Keep the pictures out of your copy. Transcribe the records below exactly.
(DATA begins)
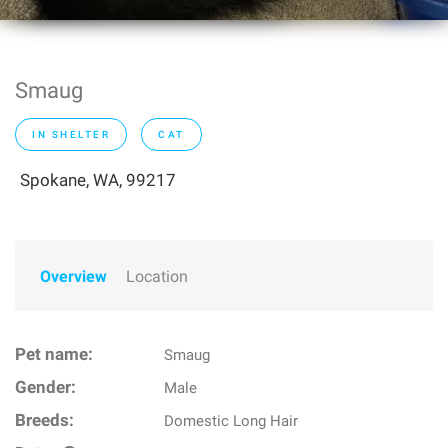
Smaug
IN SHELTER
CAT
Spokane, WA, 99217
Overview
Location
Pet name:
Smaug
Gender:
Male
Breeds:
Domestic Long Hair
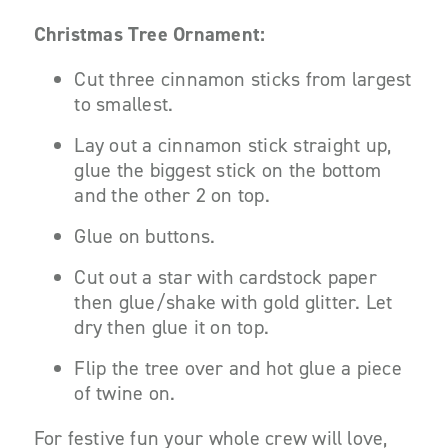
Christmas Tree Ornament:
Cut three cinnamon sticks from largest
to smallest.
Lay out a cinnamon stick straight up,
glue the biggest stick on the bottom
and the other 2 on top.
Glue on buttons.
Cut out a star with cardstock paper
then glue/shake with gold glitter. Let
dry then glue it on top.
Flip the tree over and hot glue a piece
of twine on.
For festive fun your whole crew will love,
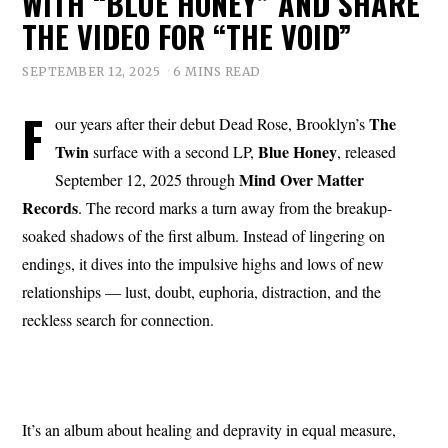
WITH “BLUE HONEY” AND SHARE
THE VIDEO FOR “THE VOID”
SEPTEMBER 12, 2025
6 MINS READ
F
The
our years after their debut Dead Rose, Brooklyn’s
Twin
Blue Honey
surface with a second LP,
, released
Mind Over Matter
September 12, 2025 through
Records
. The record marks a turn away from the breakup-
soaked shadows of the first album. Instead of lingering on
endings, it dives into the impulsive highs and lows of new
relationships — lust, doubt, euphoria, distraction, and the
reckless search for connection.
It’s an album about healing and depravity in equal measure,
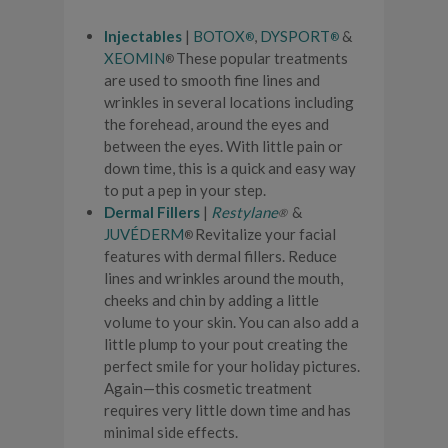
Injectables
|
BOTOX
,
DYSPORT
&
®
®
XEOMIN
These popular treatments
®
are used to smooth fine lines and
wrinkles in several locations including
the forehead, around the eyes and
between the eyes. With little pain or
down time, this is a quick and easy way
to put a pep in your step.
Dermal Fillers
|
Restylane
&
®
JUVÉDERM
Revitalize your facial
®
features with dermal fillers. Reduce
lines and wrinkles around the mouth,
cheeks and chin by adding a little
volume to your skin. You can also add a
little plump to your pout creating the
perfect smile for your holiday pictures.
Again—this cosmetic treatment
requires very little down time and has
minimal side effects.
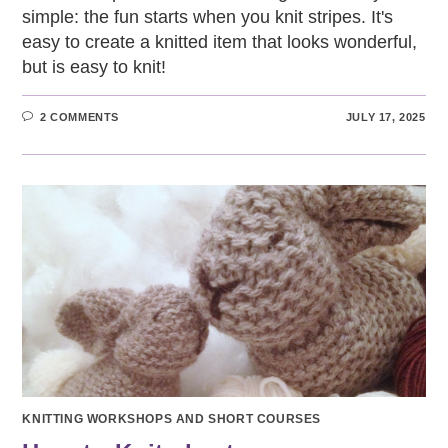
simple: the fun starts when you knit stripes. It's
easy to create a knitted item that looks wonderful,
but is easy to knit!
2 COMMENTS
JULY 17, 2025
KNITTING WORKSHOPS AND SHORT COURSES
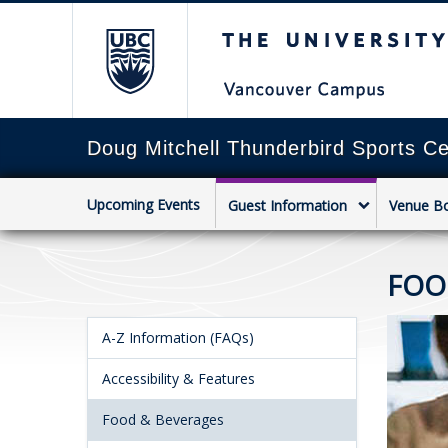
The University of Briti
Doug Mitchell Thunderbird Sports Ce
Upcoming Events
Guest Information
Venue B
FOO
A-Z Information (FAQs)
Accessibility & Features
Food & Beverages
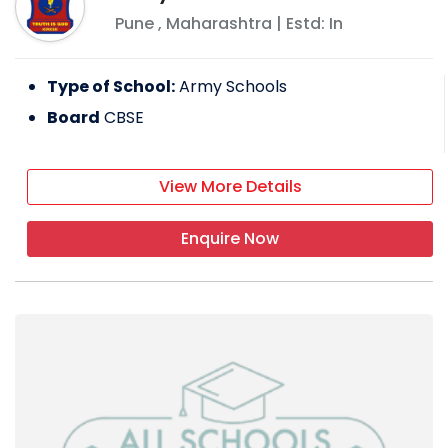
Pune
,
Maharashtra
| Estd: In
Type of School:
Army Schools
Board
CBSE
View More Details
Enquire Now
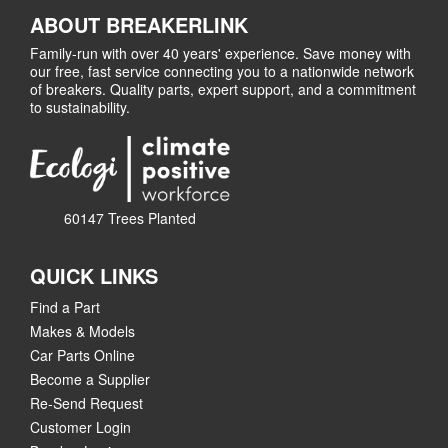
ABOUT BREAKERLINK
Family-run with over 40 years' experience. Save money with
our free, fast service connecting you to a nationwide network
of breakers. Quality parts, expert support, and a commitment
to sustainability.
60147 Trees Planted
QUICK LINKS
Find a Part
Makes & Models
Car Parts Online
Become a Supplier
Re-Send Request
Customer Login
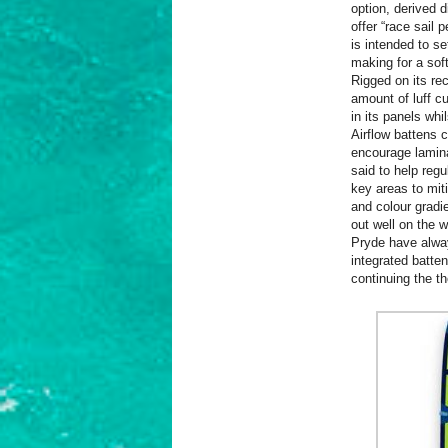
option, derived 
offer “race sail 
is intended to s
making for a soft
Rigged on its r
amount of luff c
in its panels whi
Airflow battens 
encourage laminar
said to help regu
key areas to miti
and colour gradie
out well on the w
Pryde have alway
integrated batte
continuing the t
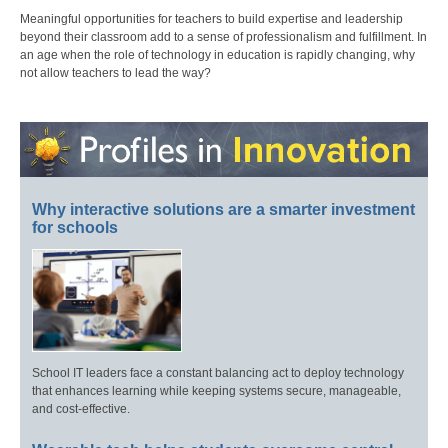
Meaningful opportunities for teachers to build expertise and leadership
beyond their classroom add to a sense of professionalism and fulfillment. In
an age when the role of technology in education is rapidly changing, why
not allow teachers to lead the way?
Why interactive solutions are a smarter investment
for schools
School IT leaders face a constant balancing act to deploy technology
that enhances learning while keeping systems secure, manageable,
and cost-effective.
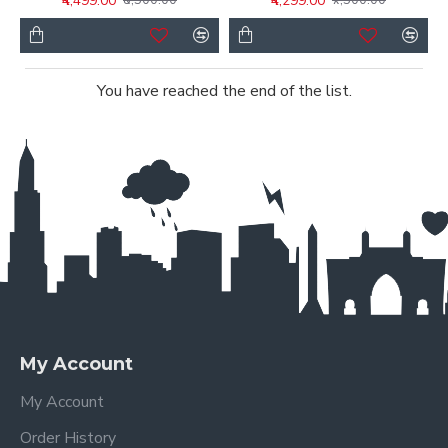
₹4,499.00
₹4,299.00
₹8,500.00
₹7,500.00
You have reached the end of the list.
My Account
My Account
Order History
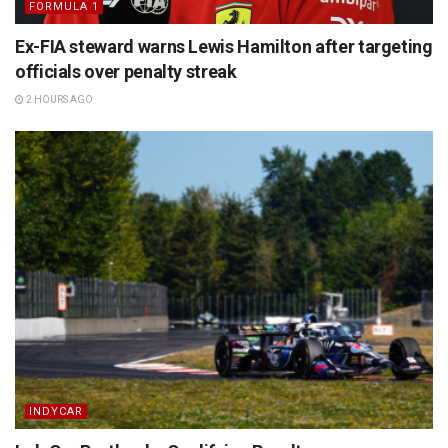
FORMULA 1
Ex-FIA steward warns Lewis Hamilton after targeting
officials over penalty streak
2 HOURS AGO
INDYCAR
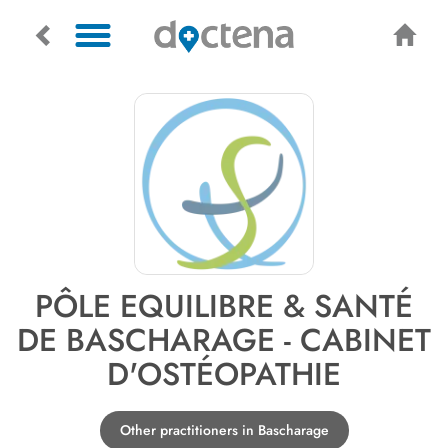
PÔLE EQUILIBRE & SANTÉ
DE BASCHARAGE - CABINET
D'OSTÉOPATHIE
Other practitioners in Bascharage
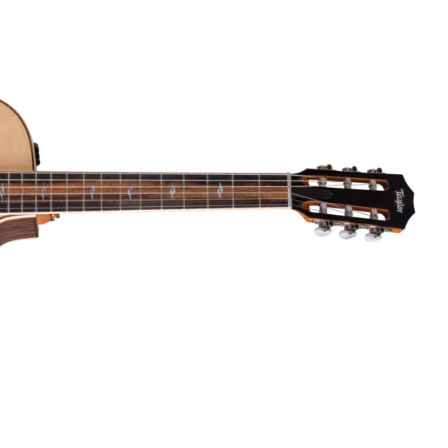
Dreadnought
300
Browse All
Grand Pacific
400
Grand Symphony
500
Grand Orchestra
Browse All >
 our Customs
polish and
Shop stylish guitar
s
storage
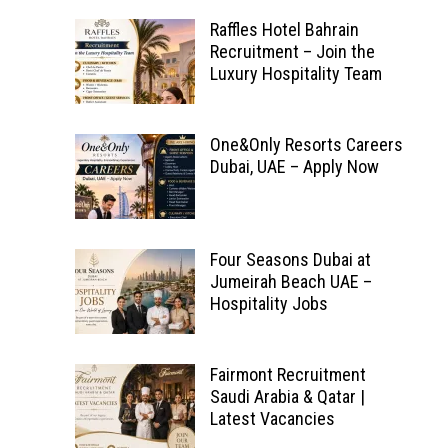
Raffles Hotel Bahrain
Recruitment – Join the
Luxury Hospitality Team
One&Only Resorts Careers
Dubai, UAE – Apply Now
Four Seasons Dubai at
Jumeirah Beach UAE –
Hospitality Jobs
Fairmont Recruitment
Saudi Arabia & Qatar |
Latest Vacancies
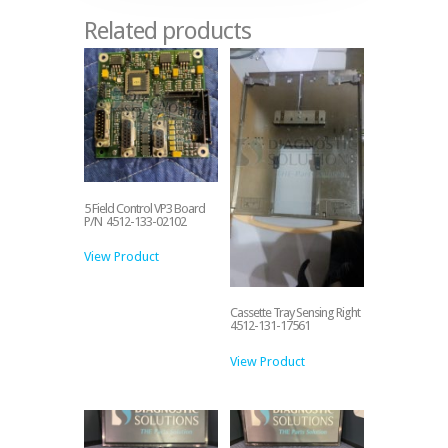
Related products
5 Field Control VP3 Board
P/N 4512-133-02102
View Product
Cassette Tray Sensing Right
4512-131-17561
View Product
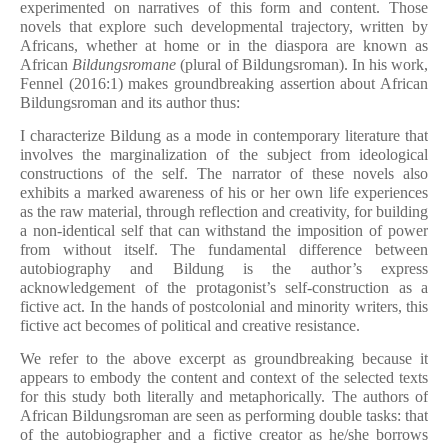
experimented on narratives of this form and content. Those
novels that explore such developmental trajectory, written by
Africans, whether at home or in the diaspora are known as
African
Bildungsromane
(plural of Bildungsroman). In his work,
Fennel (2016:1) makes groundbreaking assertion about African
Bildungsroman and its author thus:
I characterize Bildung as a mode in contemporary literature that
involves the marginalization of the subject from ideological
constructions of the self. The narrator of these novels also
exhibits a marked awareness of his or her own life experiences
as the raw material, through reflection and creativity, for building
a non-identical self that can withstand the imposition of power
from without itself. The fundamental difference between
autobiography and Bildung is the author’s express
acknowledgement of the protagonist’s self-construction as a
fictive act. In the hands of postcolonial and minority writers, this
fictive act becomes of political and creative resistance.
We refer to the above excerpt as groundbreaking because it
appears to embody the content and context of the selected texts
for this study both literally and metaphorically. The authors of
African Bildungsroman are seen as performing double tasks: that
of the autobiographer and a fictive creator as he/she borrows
(DATA ends)
- **REPLY TO THE EXERCISE**:
Smaug
IN SHELTER
CAT
Spokane, WA, 99217
Overview
Location
Pet name:
Smaug
Gender:
Male
Breeds:
Domestic Long Hair
Christmas Tree Ornament:
Cut three cinnamon sticks from largest
to smallest.
Lay out a cinnamon stick straight up,
glue the biggest stick on the bottom
and the other 2 on top.
Glue on buttons.
Cut out a star with cardstock paper
then glue/shake with gold glitter. Let
dry then glue it on top.
Flip the tree over and hot glue a piece
of twine on.
For festive fun your whole crew will love,
WITH “BLUE HONEY” AND SHARE
THE VIDEO FOR “THE VOID”
SEPTEMBER 12, 2025
6 MINS READ
F
The
our years after their debut Dead Rose, Brooklyn’s
Twin
Blue Honey
surface with a second LP,
, released
Mind Over Matter
September 12, 2025 through
Records
. The record marks a turn away from the breakup-
soaked shadows of the first album. Instead of lingering on
endings, it dives into the impulsive highs and lows of new
relationships — lust, doubt, euphoria, distraction, and the
reckless search for connection.
It’s an album about healing and depravity in equal measure,
Injectables
|
BOTOX
,
DYSPORT
&
®
®
XEOMIN
These popular treatments
®
are used to smooth fine lines and
wrinkles in several locations including
the forehead, around the eyes and
between the eyes. With little pain or
down time, this is a quick and easy way
to put a pep in your step.
Dermal Fillers
|
Restylane
&
®
JUVÉDERM
Revitalize your facial
®
features with dermal fillers. Reduce
lines and wrinkles around the mouth,
cheeks and chin by adding a little
volume to your skin. You can also add a
little plump to your pout creating the
perfect smile for your holiday pictures.
Again—this cosmetic treatment
requires very little down time and has
minimal side effects.
simple: the fun starts when you knit stripes. It's
easy to create a knitted item that looks wonderful,
but is easy to knit!
2 COMMENTS
JULY 17, 2025
KNITTING WORKSHOPS AND SHORT COURSES
The University of Briti
Doug Mitchell Thunderbird Sports Ce
Upcoming Events
Guest Information
Venue B
FOO
A-Z Information (FAQs)
Accessibility & Features
Food & Beverages
Pune
,
Maharashtra
| Estd: In
Type of School:
Army Schools
Board
CBSE
View More Details
Enquire Now
ABOUT BREAKERLINK
Family-run with over 40 years' experience. Save money with
our free, fast service connecting you to a nationwide network
of breakers. Quality parts, expert support, and a commitment
to sustainability.
60147 Trees Planted
QUICK LINKS
Find a Part
Makes & Models
Car Parts Online
Become a Supplier
Re-Send Request
Customer Login
option, derived 
offer “race sail 
is intended to s
making for a soft
Rigged on its r
amount of luff c
in its panels whi
Airflow battens 
encourage laminar
said to help regu
key areas to miti
and colour gradie
out well on the w
Pryde have alway
integrated batte
continuing the t
Meaningful opportunities for teachers to build expertise and leadership
beyond their classroom add to a sense of professionalism and fulfillment. In
an age when the role of technology in education is rapidly changing, why
not allow teachers to lead the way?
Why interactive solutions are a smarter investment
for schools
School IT leaders face a constant balancing act to deploy technology
that enhances learning while keeping systems secure, manageable,
and cost-effective.
₹4,499.00
₹4,299.00
₹8,500.00
₹7,500.00
You have reached the end of the list.
My Account
My Account
Order History
FORMULA 1
Ex-FIA steward warns Lewis Hamilton after targeting
officials over penalty streak
2 HOURS AGO
INDYCAR
PÔLE EQUILIBRE & SANTÉ
DE BASCHARAGE - CABINET
D'OSTÉOPATHIE
Other practitioners in Bascharage
Dreadnought
300
Browse All
Grand Pacific
400
Grand Symphony
500
Grand Orchestra
Browse All >
 our Customs
polish and
Shop stylish guitar
s
storage
Raffles Hotel Bahrain
Recruitment – Join the
Luxury Hospitality Team
One&Only Resorts Careers
Dubai, UAE – Apply Now
Four Seasons Dubai at
Jumeirah Beach UAE –
Hospitality Jobs
Fairmont Recruitment
Saudi Arabia & Qatar |
Latest Vacancies
Related products
5 Field Control VP3 Board
P/N 4512-133-02102
View Product
Cassette Tray Sensing Right
4512-131-17561
View Product
experimented on narratives of this form and content. Those
novels that explore such developmental trajectory, written by
Africans, whether at home or in the diaspora are known as
African
Bildungsromane
(plural of Bildungsroman). In his work,
Fennel (2016:1) makes groundbreaking assertion about African
Bildungsroman and its author thus:
I characterize Bildung as a mode in contemporary literature that
involves the marginalization of the subject from ideological
constructions of the self. The narrator of these novels also
exhibits a marked awareness of his or her own life experiences
as the raw material, through reflection and creativity, for building
a non-identical self that can withstand the imposition of power
from without itself. The fundamental difference between
autobiography and Bildung is the author’s express
acknowledgement of the protagonist’s self-construction as a
fictive act. In the hands of postcolonial and minority writers, this
fictive act becomes of political and creative resistance.
We refer to the above excerpt as groundbreaking because it
appears to embody the content and context of the selected texts
for this study both literally and metaphorically. The authors of
African Bildungsroman are seen as performing double tasks: that
of the autobiographer and a fictive creator as he/she borrows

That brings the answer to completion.